# Solving $x-\sqrt{(x^2-36)} = {(x-6)^2\over 2x+12}$.

I have problem with this equation: $$x-\sqrt{(x^2-36)} = {(x-6)^2\over 2x+12}$$ Any ideas on beatiful solving?
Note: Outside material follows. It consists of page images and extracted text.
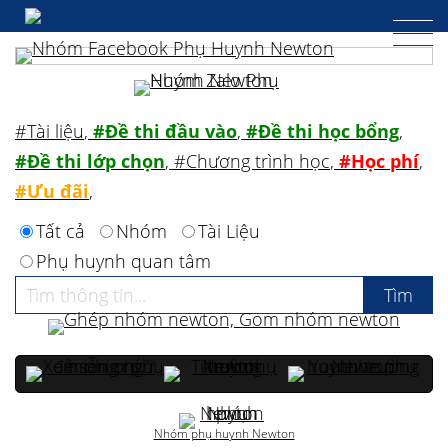
#Tài liệu
,
#Đề thi đầu vào
,
#Đề thi học bổng
,
#Đề thi lớp chọn
,
#Chương trình học
,
#Học phí
,
#Ưu đãi
,
Tất cả
Nhóm
Tài Liệu
Phụ huynh quan tâm
Nhóm phụ huynh Newton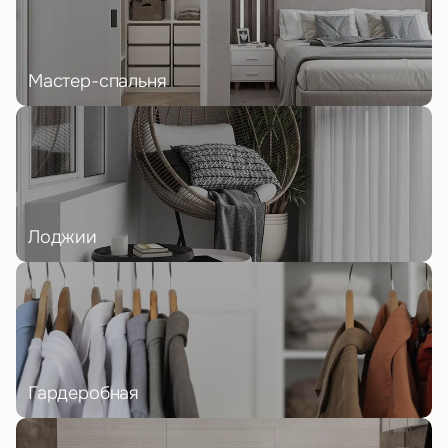
Мастер-спальня
Лоджии
Гардеробная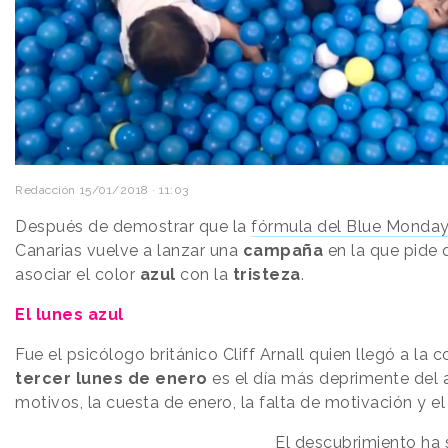
Redacción
15/01/2018 · 11:03
Después de demostrar que la
fórmula del Blue Monday
Canarias vuelve a lanzar una
campaña
en la que pide 
asociar el color
azul
con la
tristeza
.
El lunes azul
Fue el psicólogo británico Cliff Arnall quien llegó a la 
tercer lunes de enero
es el día más deprimente del a
motivos, la cuesta de enero, la falta de motivación y e
El descubrimiento h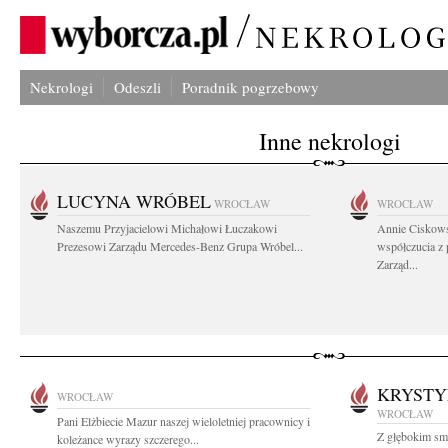
Nekrologi
Odeszli
Poradnik pogrzebowy
Inne nekrologi
LUCYNA WRÓBEL
WROCŁAW
WROCŁAW
Naszemu Przyjacielowi Michałowi Łuczakowi
Annie Ciskows
Prezesowi Zarządu Mercedes-Benz Grupa Wróbel...
współczucia z
Zarząd...
KRYST
WROCŁAW
WROCŁAW
Pani Elżbiecie Mazur naszej wieloletniej pracownicy i
Z głębokim smu
koleżance wyrazy szczerego...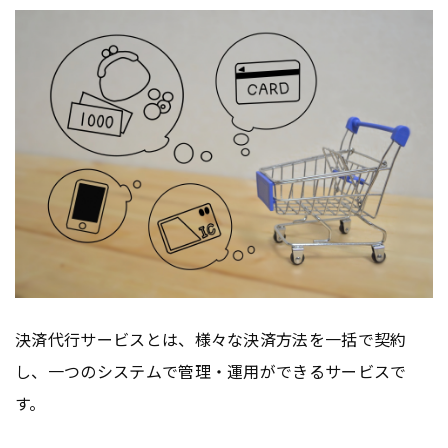
決済代行サービスとは、様々な決済方法を一括で契約
し、一つのシステムで管理・運用ができるサービスで
す。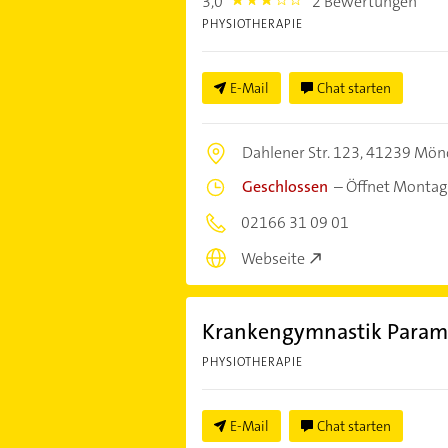
3,0
2 Bewertungen
3.0
PHYSIOTHERAPIE
E-Mail
Chat starten
Dahlener Str. 123,
41239 Mön
Geschlossen
–
Öffnet Montag
02166 31 09 01
Webseite
Krankengymnastik Paramed
PHYSIOTHERAPIE
E-Mail
Chat starten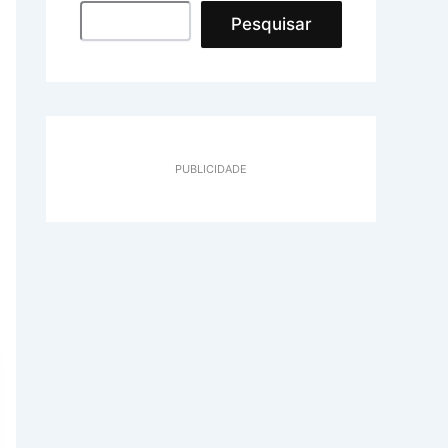
Pesquisar
PUBLICIDADE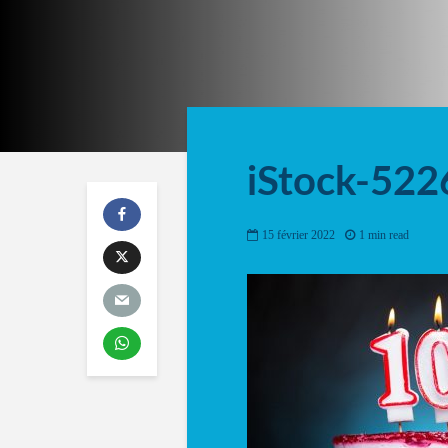
iStock-52
15 février 2022
1 min read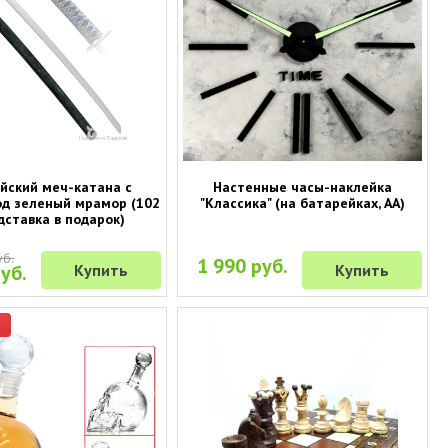
йский меч-катана с
Настенные часы-наклейка
д зеленый мрамор (102
"Классика" (на батарейках, АА)
дставка в подарок)
уб.
1 990 руб.
уб.
Купить
Купить
р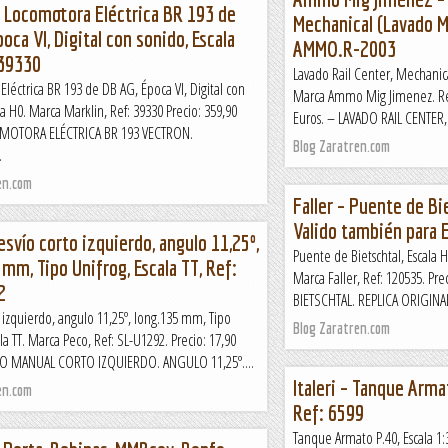
– Locomotora Eléctrica BR 193 de
Mechanical (Lavado M
oca VI, Digital con sonido, Escala
AMMO.R-2003
 39330
Lavado Rail Center, Mechanic
léctrica BR 193 de DB AG, Época VI, Digital con
Marca Ammo Mig Jimenez. Ref
la H0. Marca Marklin, Ref: 39330 Precio: 359,90
Euros. – LAVADO RAIL CENTER
OMOTORA ELÉCTRICA BR 193 VECTRON.
Blog Zaratren.com
.
en.com
Faller – Puente de Bie
Valido también para E
svío corto izquierdo, angulo 11,25º,
Puente de Bietschtal, Escala H
mm, Tipo Unifrog, Escala TT, Ref:
Marca Faller, Ref: 120535. Pre
2
BIETSCHTAL. REPLICA ORIGINA
 izquierdo, angulo 11,25º, long.135 mm, Tipo
Blog Zaratren.com
ala TT. Marca Peco, Ref: SL-U1292. Precio: 17,90
IO MANUAL CORTO IZQUIERDO. ANGULO 11,25º....
Italeri – Tanque Armat
en.com
Ref: 6599
Tanque Armato P.40, Escala 1:3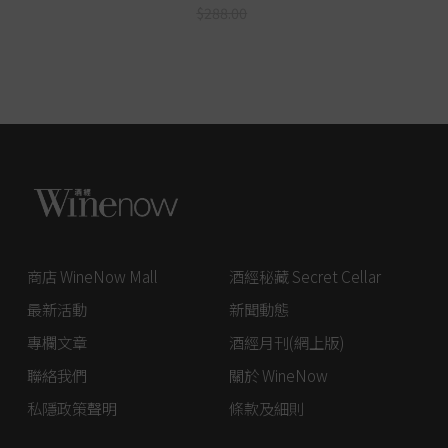
$288.00
商店 WineNow Mall
酒經秘藏 Secret Cellar
最新活動
新聞動態
專欄文章
酒經月刊(網上版)
聯絡我們
關於 WineNow
私隱政策聲明
條款及細則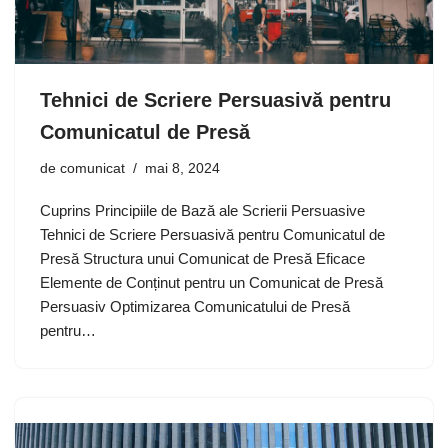
Tehnici de Scriere Persuasivă pentru
Comunicatul de Presă
de
comunicat
mai 8, 2024
Cuprins Principiile de Bază ale Scrierii Persuasive
Tehnici de Scriere Persuasivă pentru Comunicatul de
Presă Structura unui Comunicat de Presă Eficace
Elemente de Conținut pentru un Comunicat de Presă
Persuasiv Optimizarea Comunicatului de Presă
pentru…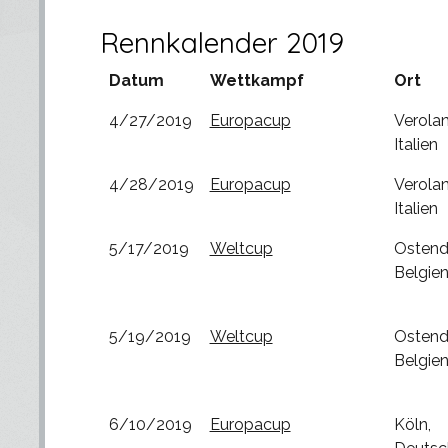
Rennkalender 2019
Datum
Wettkampf
Ort
4/27/2019
Europacup
Verola
Italien
4/28/2019
Europacup
Verola
Italien
5/17/2019
Weltcup
Ostend
Belgie
5/19/2019
Weltcup
Ostend
Belgie
6/10/2019
Europacup
Köln,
$$\begin{array}{l l l} x-\sqrt{(x^2-36)}& =& {(x-6)^2\over 2x+12}\\ (2x+12)\left(x-\sqrt{(x^2-36)}\right)&=&(x-6)^2\\ 12x+2x^2+(-12-2x)\sqrt{(x^2-36)}&=&(x-6)^2\\ (-12-2x)\sqrt{(x^2-36)}&=&(x-6)^2-12x-2x^2\\ (-12-2x)^2(x^2-36)&=&\left((x-6)^2-12x-2x^2\right)^2\\ 4x^4+48x^3-1728x-5184&=&x^4+48x^3+504x^2-1728x+1296\\ 3x^4-504x^2-6480&=&0\\ \text{Substitute }y=x^2\\ 3y^2-504y-6480&=&0\\ 3(y-180)(y+12)&=&0\\ (y-180)(y+12)&=&0\\ \end{array}$$ We now split into 2 equations $$y-180=0\text{ or }y+12=0$$ $$y=180\text{ or }y=-12$$ $$x^2=180\text{ or }x^2=-12$$ $\sqrt{-12}$ has no solutions $$x=\pm\sqrt{180}=\pm6\sqrt{5}$$

• Oh, I have bad calculation skills. Thanks a lot! Commented Jun 18, 2014 at 18:25

Assume $x+6=a$ and $x-6=b$

So LHS= $(a+b)/2-\sqrt{ab}=1/2 * (\sqrt a-\sqrt b)^2$.

RHS= $b^2/2a$.

Hence, $b/\sqrt a=\sqrt a- \sqrt b$

Hence $b=a-\sqrt{ab}$

Therefore $\sqrt {ab}=a-b=12.$ Now, put $a=12+b$ and solve $b(12+b)=144$.

Hope this helps. Correct me if I'm wrong!